PRELUDE: A Benchmark Designed to Require Global Comprehension and Reasoning over Long Contexts
This addresses the need for better benchmarks to assess global comprehension and reasoning in long contexts for AI and NLP researchers, though it is incremental as it builds on existing evaluation frameworks.
The authors tackled the problem of evaluating long-context understanding by introducing PRELUDE, a benchmark that requires determining consistency between prequel stories and original narratives, and found that state-of-the-art models lag behind humans by over 15% in accuracy.

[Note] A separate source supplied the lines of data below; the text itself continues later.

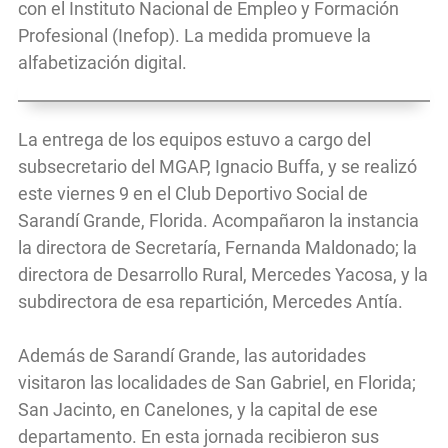
con el Instituto Nacional de Empleo y Formación
Profesional (Inefop). La medida promueve la
alfabetización digital.
La entrega de los equipos estuvo a cargo del
subsecretario del MGAP, Ignacio Buffa, y se realizó
este viernes 9 en el Club Deportivo Social de
Sarandí Grande, Florida. Acompañaron la instancia
la directora de Secretaría, Fernanda Maldonado; la
directora de Desarrollo Rural, Mercedes Yacosa, y la
subdirectora de esa repartición, Mercedes Antía.
Además de Sarandí Grande, las autoridades
visitaron las localidades de San Gabriel, en Florida;
San Jacinto, en Canelones, y la capital de ese
departamento. En esta jornada recibieron sus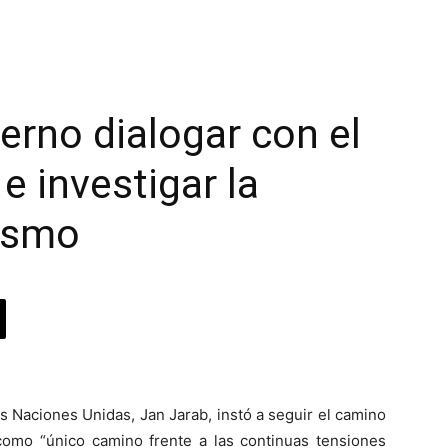
erno dialogar con el
 investigar la
cismo
as Naciones Unidas, Jan Jarab, instó a seguir el camino
 como “único camino frente a las continuas tensiones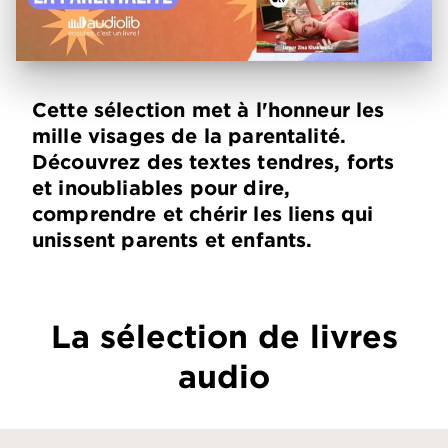
Cette sélection met à l'honneur les
mille visages de la parentalité.
Découvrez des textes tendres, forts
et inoubliables pour dire,
comprendre et chérir les liens qui
unissent parents et enfants.
La sélection de livres
audio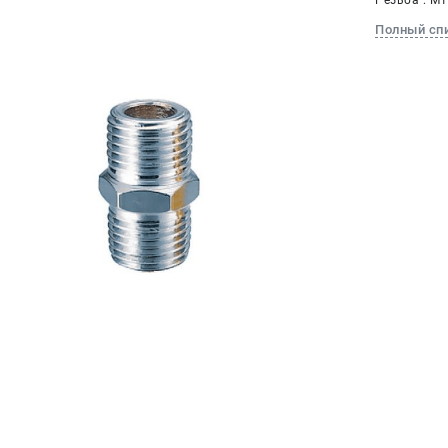
Резьба : M
Полный сп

We introduce PRELUDE, a benchmark for evaluating long-context understanding through the task of determining whether a character's prequel story is consistent with the canonical narrative of the original book. Our task poses a stronger demand for global comprehension and deep reasoning than existing benchmarks -- as the prequels are not part of the original story, assessing their plausibility typically requires searching and integrating information that is only indirectly related. Empirically, 88% of instances require evidence from multiple parts of the narrative. Experimental results highlight the challenge of our task: in-context learning, RAG and in-domain training with state-of-the-art LLMs, and commercial DeepResearch services, lag behind humans by >15%. A further human study reveals that models often produce correct answers with flawed reasoning, leading to an over 30% gap in reasoning accuracy compared to humans. These findings underscore the substantial room for improvement in long-context understanding and reasoning.